Greg Olsen
先祖を大切に思うのは、仏教徒や日本人だけではない。近年の趣味リストの最高位に収まる「系図探求」あるいは「家族の歴史探し」は、欧米諸国に先祖を知ることの素晴らしさを人々にもたらした。
系図番組や系図大会があり、有名・無名を問わず自分のルーツを知ると、多くの方々は涙する。遠い日に存在したが、今でも自分にはそのDNAが受け継がれ、血も流れている、と気づく。そしてその祖先の生活をしばし思うと、不思議な感動が起こる。
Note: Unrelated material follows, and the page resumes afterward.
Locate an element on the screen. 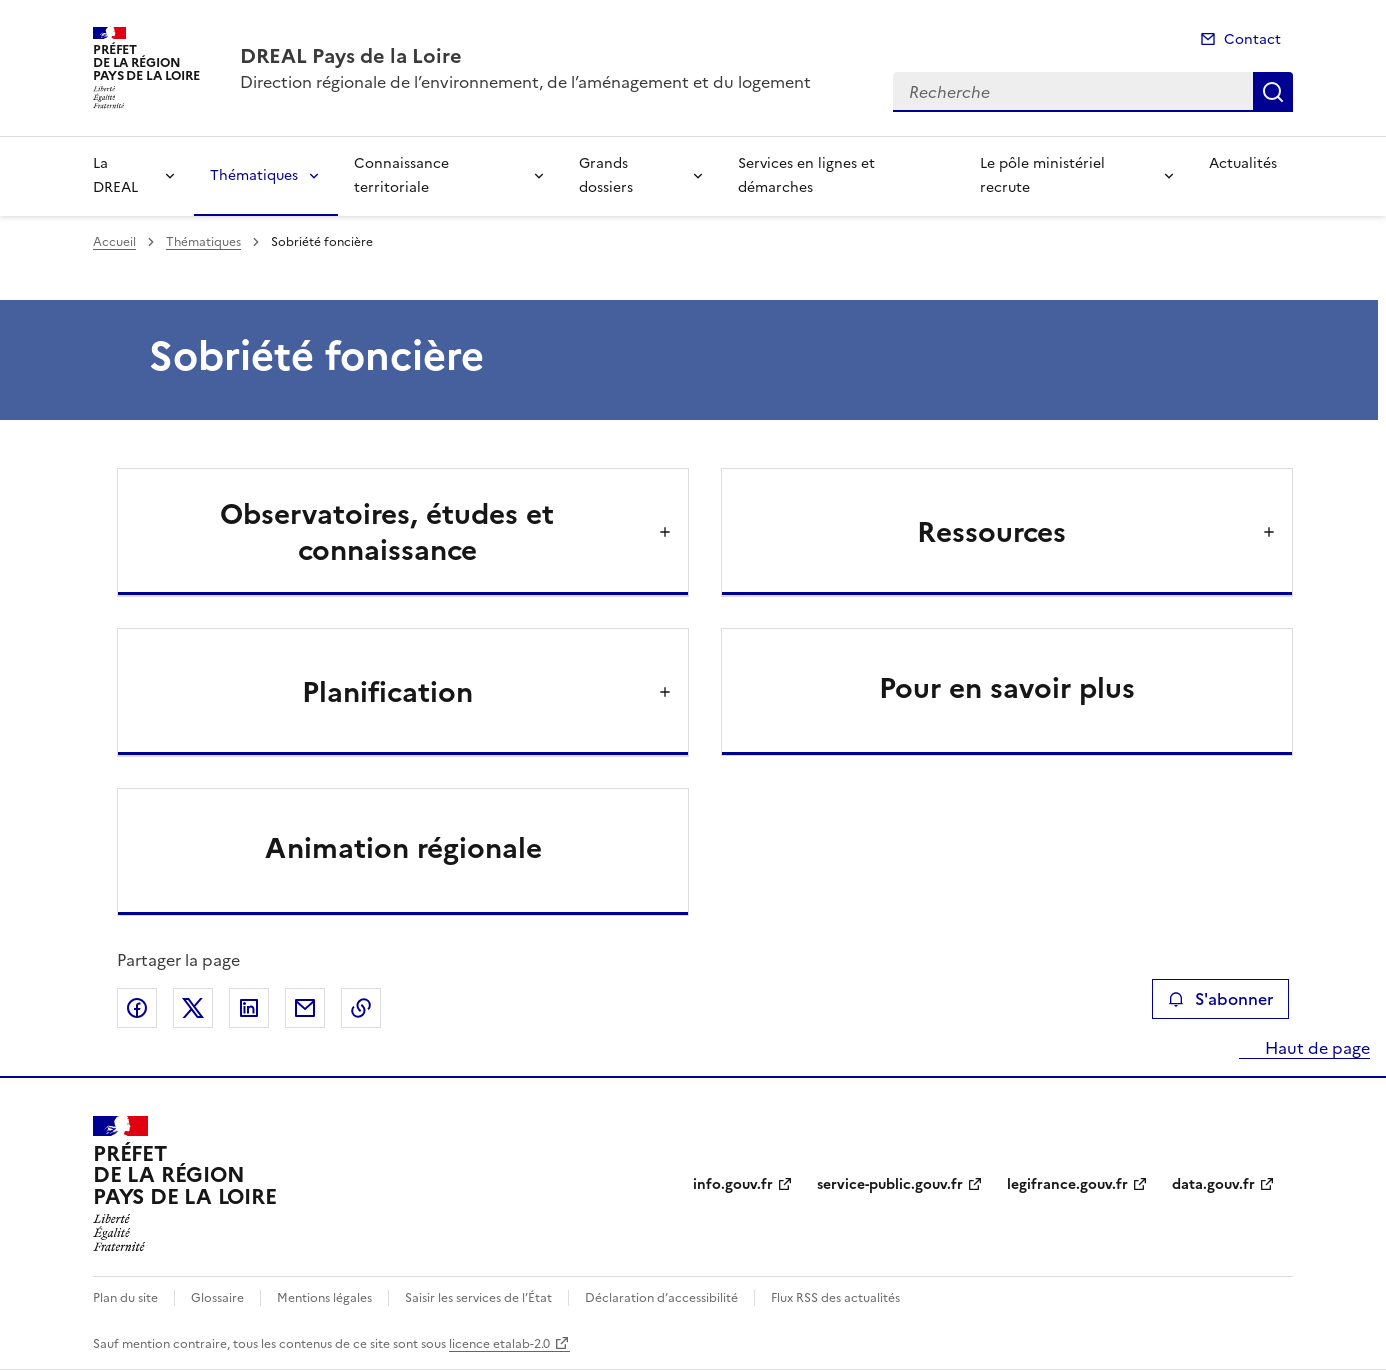 The width and height of the screenshot is (1386, 1370). Flux RSS des actualités is located at coordinates (835, 1298).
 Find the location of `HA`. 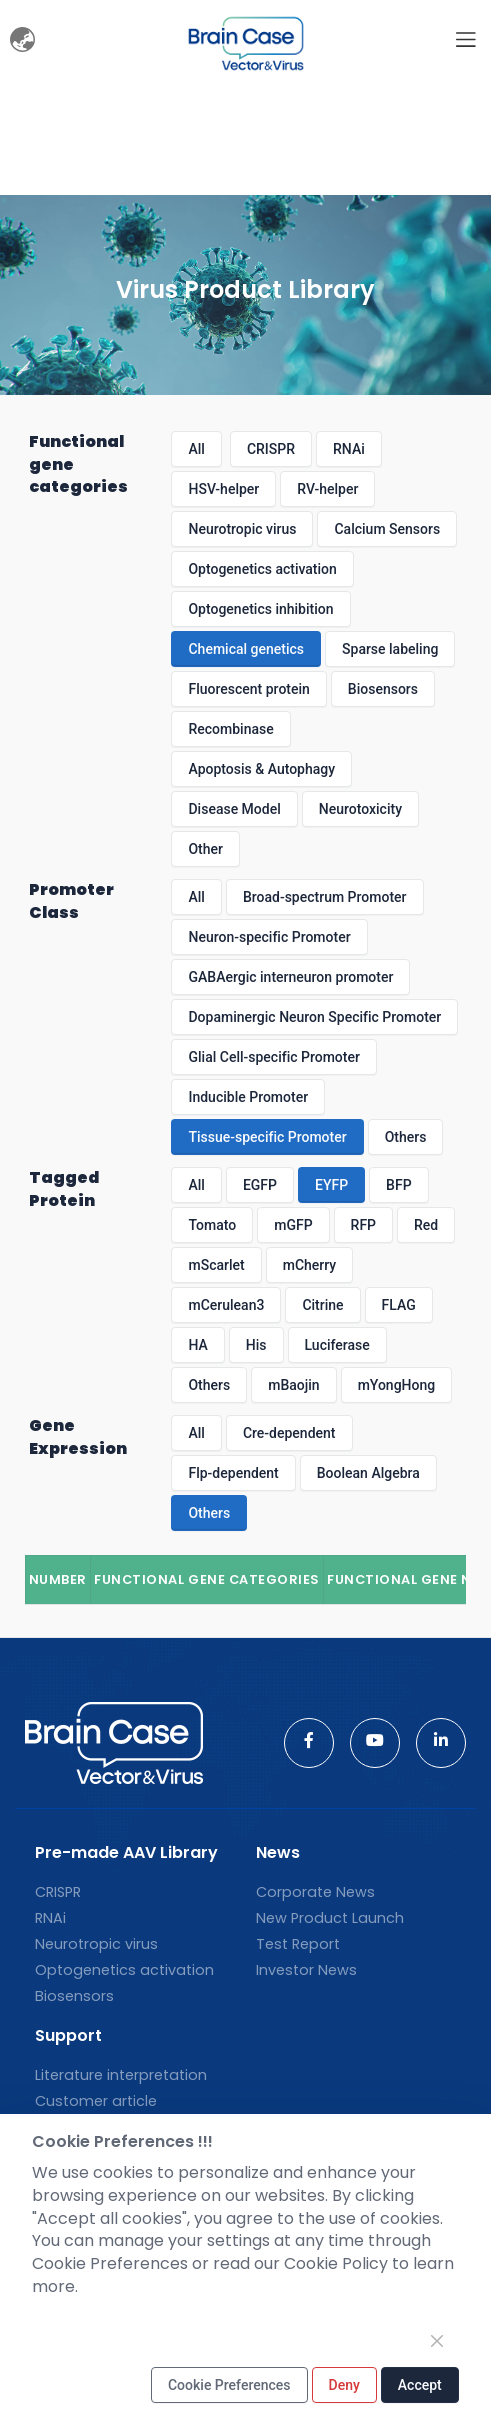 HA is located at coordinates (197, 1345).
飢饉、戦争、疫病、悪政、貧困などありとあらゆる人生の挑戦に先祖は命を失うかもしれなかった辛苦を乗り越えてきたから、自分は今ここにいるのだ、と実感する。
夫の系図では、メイフラワー号でプリモスロックを踏んでアメリカに上陸した清教徒がいる。1598年のフランス・ナントで出されたプロテスタント(特にユグノー教徒)の自由を認める勅令が1685年廃止され、信仰の自由を否定するフォンテーヌブロー勅令が出されるや否や迫害を逃れて、最初はオランダ、それからアメリカへ渡ったユグノー教徒の祖先がいる。英国政治家・宗教家であったウィリアム・ペンと共にペンシルバニアに入植したクエーカー教徒の先祖もいる。
そして夫の父方の祖先には、1700年頃英国はサマセットからアメリカへやってきたIndentured servant(インデンチャード・サーヴァント)がいる。それは白人年季奉公人と呼ばれている。
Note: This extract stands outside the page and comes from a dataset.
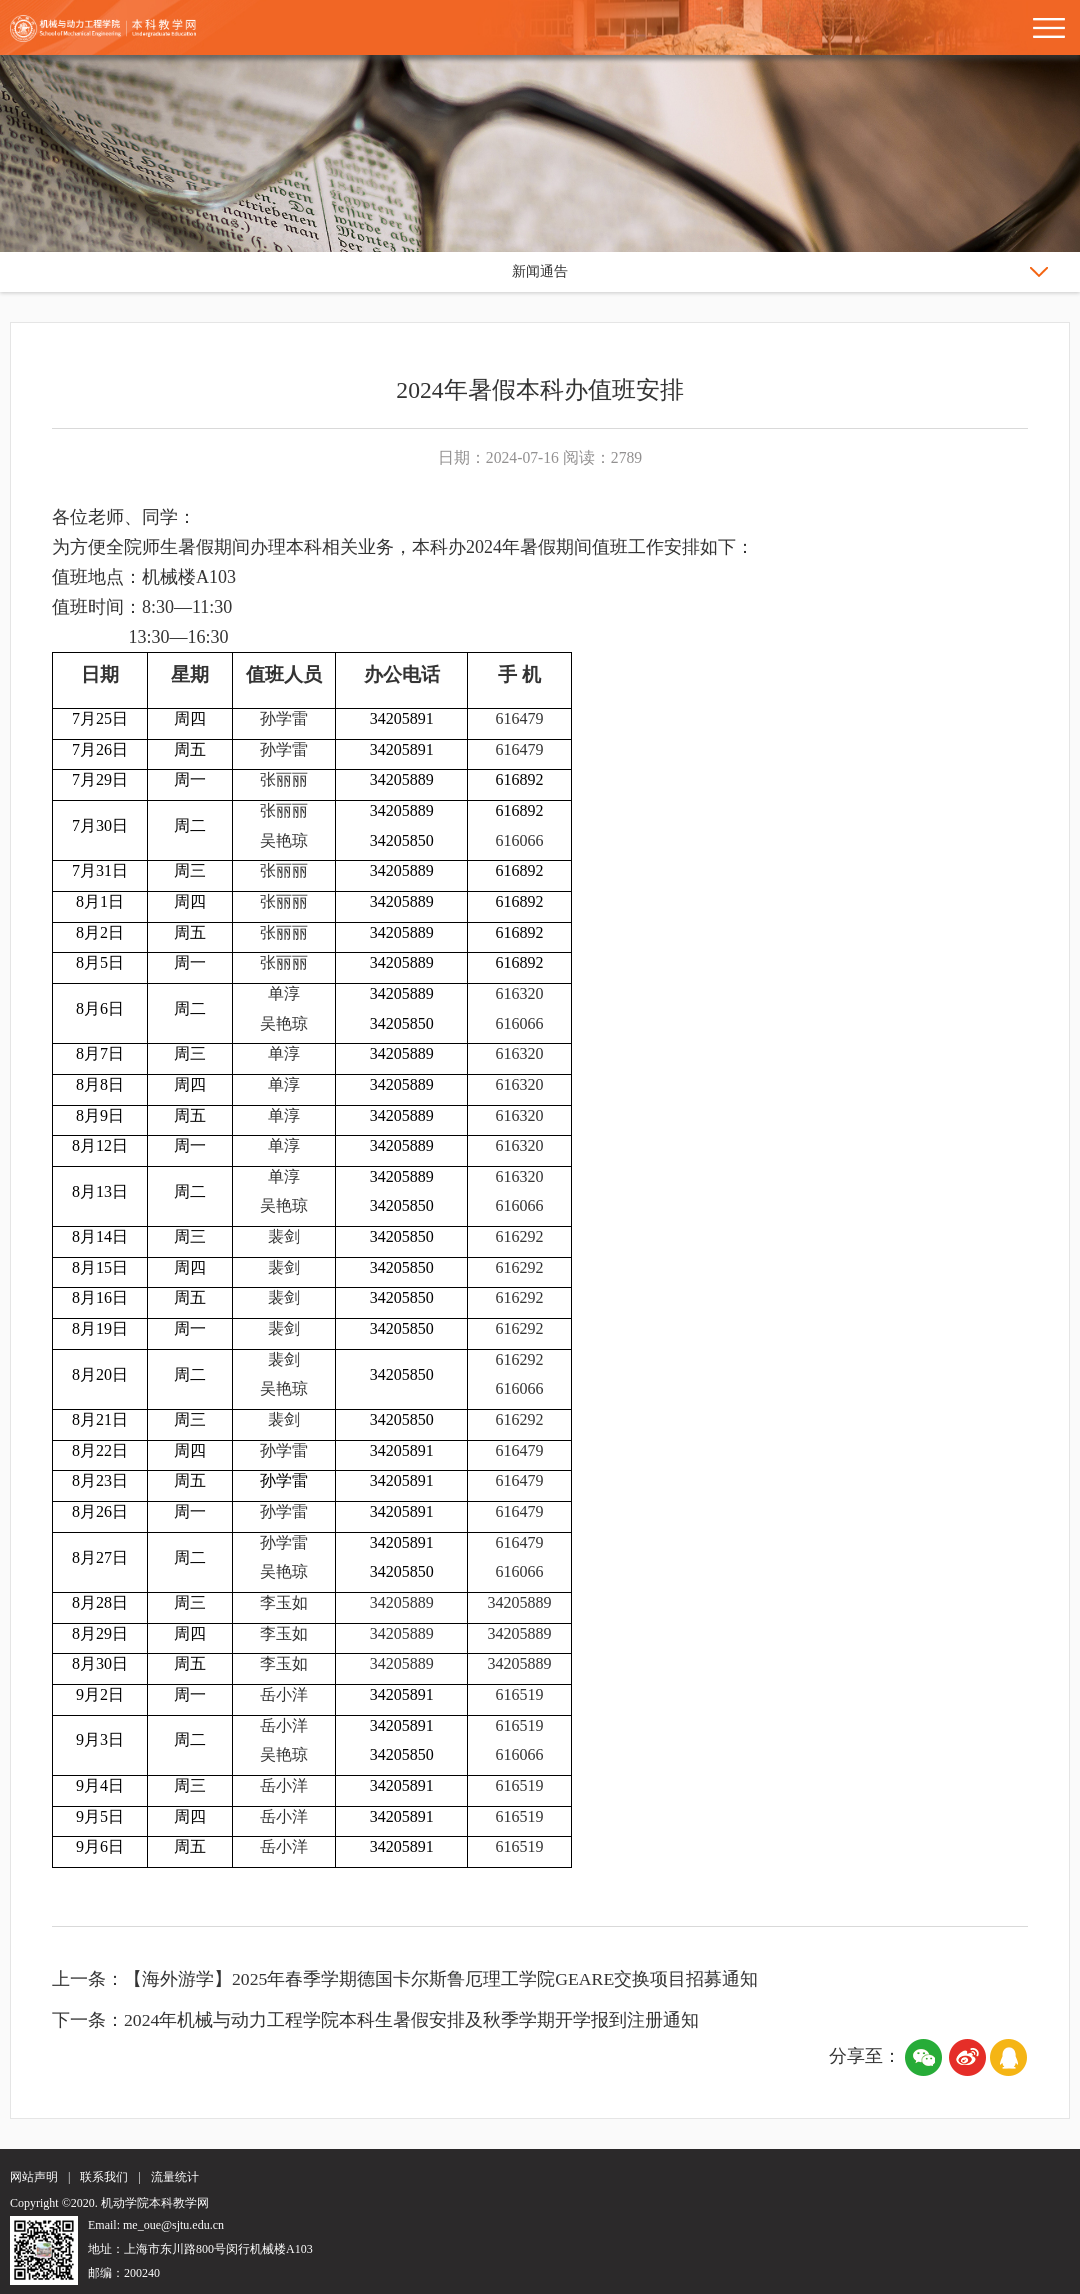  What do you see at coordinates (34, 2174) in the screenshot?
I see `网站声明` at bounding box center [34, 2174].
1600年代アメリカに植民地が造られはじめ、その労働力不足を補うためにヨーロッパから多くの白人年季奉公人が大西洋を渡って送られた。英国では植民地経営会社が渡航者を募り、応募者は多くが貧困層で、時には受刑記録のある者などもいた。船賃や途中の食費、さらに新大陸での当面の生活費や土地の開拓に要する費用と引き換えに契約年限7年の年季奉公の契約をすることが多かった。
そんな事情で年季奉公人移民となったその祖先は、7年の契約満了に伴い、晴れて自由の身となり、その前から勉強していた測量で身を立てた。農場を持ち、同じ測量士でもあった初代大統領ジョージ・ワシントンと見識があったとされ、居住していた土地柄、当時の移民人口、そしてその特殊な職柄から、プロフェッショナルの系図家や歴史学者間では、両者は知己であったとされている。
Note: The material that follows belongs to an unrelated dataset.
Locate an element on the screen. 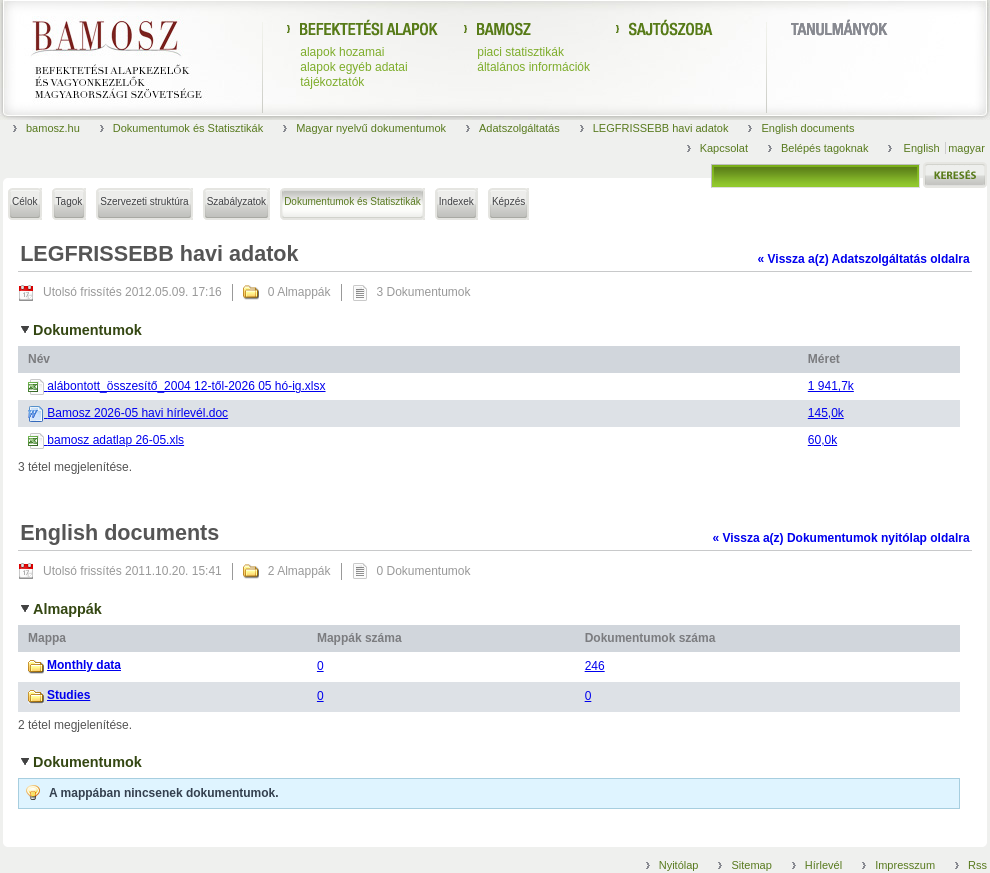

現在でもその先祖の年季奉公時の契約書や渡航記録などは、アメリカ国立公文書記録管理局に保存されている。この祖先は、自身や妻や子供達は英国国教会に属していたが、アメリカで居を構えた地域はクエーカー教徒の開いた土地で、そこには夫の母方の先祖の一家族ビーソン家も入植していた。両家の家長同士は隣人であると同時にお互いに非常に厚い信頼を持ち、300年前のそれぞれの遺書にお互いが証人署名をしている。
夫に大学で初めて出会った時、柔和でいながら真摯で、信仰が深く、親切に溢れる言動が、どこから来ているのだろうかと思った。結婚して夫の系図を始めた時、夫の背後に信仰深い先祖の影が見え始めた。
さらに夫の4代前の祖父もそうした先祖と同様に宗教的迫害を逃れて西部へ家族を連れて移ったとわかった。4代前の祖父はその地で温厚な傑出した存在だったが、ある宗派の伝道集会で感銘を受け、バプテスト教会から改宗した。それを不快に思い、やがてその宗派への偏見に凝り固まり始めた地域住民は暴徒化し、彼や家族の命を狙うようになったからである。宗教間の対立は新大陸でも開拓者時代からしばし流血の惨事を起こした。
転出しなければならなかった土地の大きな土地台帳を裁判所地下の資料室で埃を払いながらその4代前の祖父について検索した時、短期間でこの彼は広大な農地や所有地を売り払い、命を狙われているという逼迫した中で、着々と西へ逃れる準備を重ねていたのが伺えた。実際にこの祖父一家のバプテスマ(洗礼)を施した伝道師は、バプテスマ直後に森を同僚伝道師と横切ろうとした折、暴徒に襲われ殺された。責任を逃れるために、誰が致命傷を与えたか判断し難くするために、暴徒全員が顔を狙い打った。案の定裁判では誰が犯人だか確定できず全員無罪となっている。その記事はニューヨーク・タイムスに載った。
この祖父一家は無事西部へと逃れたが、チャタヌガ駅から鉄道で移動した時はおそらく追っ手がくるかもしれない恐怖におののいていたに違いない。だが、西部へ逃れてからのその先祖一家の信仰はますます固く、4代目となる夫に至っても変わらない。
こんな先祖の宗教背景を持つ夫の系図は、始めてから何十年になっても未だ私を魅了し、感心もさせる。夫と私には孫までいるが、こうして滔々と家族という川は流れていく。私も私の先祖から続いて一筋の川として夫の川と一緒に流れているのだ。思えば遠くへ来たものだ。
このクリスマス、そんなファミリツリー(家系という木)を飾ってみようか。